China Eye's contrarian view is that China is one of the most innovative and entrepreneurial countries in the world.
There were two Swedish MBA students visiting to understand more about China's economy, particularly from the perspective of intellectual property rights, or IPR.
"Why," asked the young lady, "Is China so backward on IPR issues?"
I looked at her in amazement. "Backward?" I exclaimed. "What do you mean? China is at the forefront of trends on intellectual property, it is forging a path to the future; it is pioneering new IPR business models for the new century."
Here is the pitch: Globally, retail sales of CDs have been slowly losing ground to online downloads of MP3 files. But in China, the listening public just circumvented the whole issue and went straight for MP3. The MP3 format for listening to music on Winamp through PC speakers was the standard in offices and homes across China in the late 1990s, years before that was the case in Des Moines or even Los Angeles, ages before the iPod was even a twinkle in Steve Jobs' eye.
Surely that is the sign of a pioneering and efficient system – it spots the technology and solution that will win out and concentrates on them, letting all other approaches drop away.
This is not a frivolous comment. The global music industry is struggling with how to deal with the technological shift that has taken place in the past decade, with the Internet and MP3 and downloads, and it is finding it hard to shed its old business models and preconceptions. There will always be a music business and consumers will always pay somehow for something, even if it is just convenience. But the revenue model of the future will not be a simple deal of shipping product to HMV stores and consumers are never going to assign the same value to a minute of music ever again.
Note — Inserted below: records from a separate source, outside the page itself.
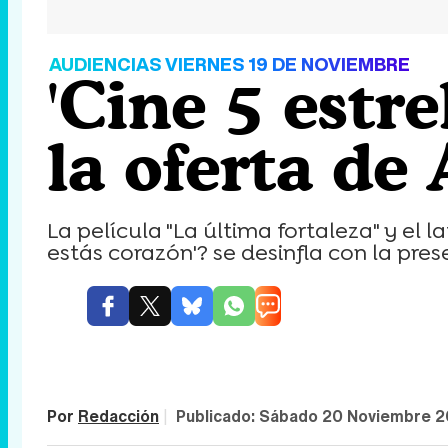
AUDIENCIAS VIERNES 19 DE NOVIEMBRE
'Cine 5 estre
la oferta de
La película "La última fortaleza" y el
estás corazón'? se desinfla con la pres
Por
Redacción
|
Publicado:
Sábado 20 Noviembre 2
China viscerally understands that in a way that the US as a whole does not yet. The result is that a lot of pioneering work is being done by people in the China music industry to seek out business models that work in the context of the new technology and consumer mindset. The US and the West in general will follow as the old world is allowed to die, in order to allow the new world to grow.
Many, maybe most, songs that are recorded in China these days are done so on the assumption that there will be no direct profit made on the retail sale of those tunes through CDs. But composers still compose songs, companies still sign artists and recording studios still churn out product.
The revenue event, the "point of sale,? has shifted along the line. It is no longer necessarily the consumer buying a physical item in a store. Who is the most popular pop star in China as I write? Zhou Jielun, a Taiwan hip-hop sort of Chinese Eminem-influenced brooding angular anti-pretty boy. I ask the first Chinese person sitting next me if she has ever heard his songs.
"Yes."
"Did you buy the CD? "
"No."
"Where did you hear them?"
"I downloaded the MP3s."
"So how does Zhou Jielun and his company make money?"
"Of course, concerts."
That's it. The new model is that recorded music is a promo for other activities. And China is leading the way.
From a national perspective, too, China exhibits a level of raw entrepreneurial talent that totally offsets the cliched image of stultifying state control. The stultification exists, of course, in terms of individual companies and individuals.
But as a holistic system, China is frighteningly entrepreneurial. Look at the way it grabs manufacturing contracts off other producers around the world, and how it reacts more swiftly than any other economic entity to changes in market conditions.
Take textiles. When the global quota system ended, China producers piled on the production, the West screamed, the producers started shipping product to Hong Kong and other places to shift the apparent place of origin.
It's just brilliant business strategy. Entrepreneurial and innovative, China is ahead of the curve.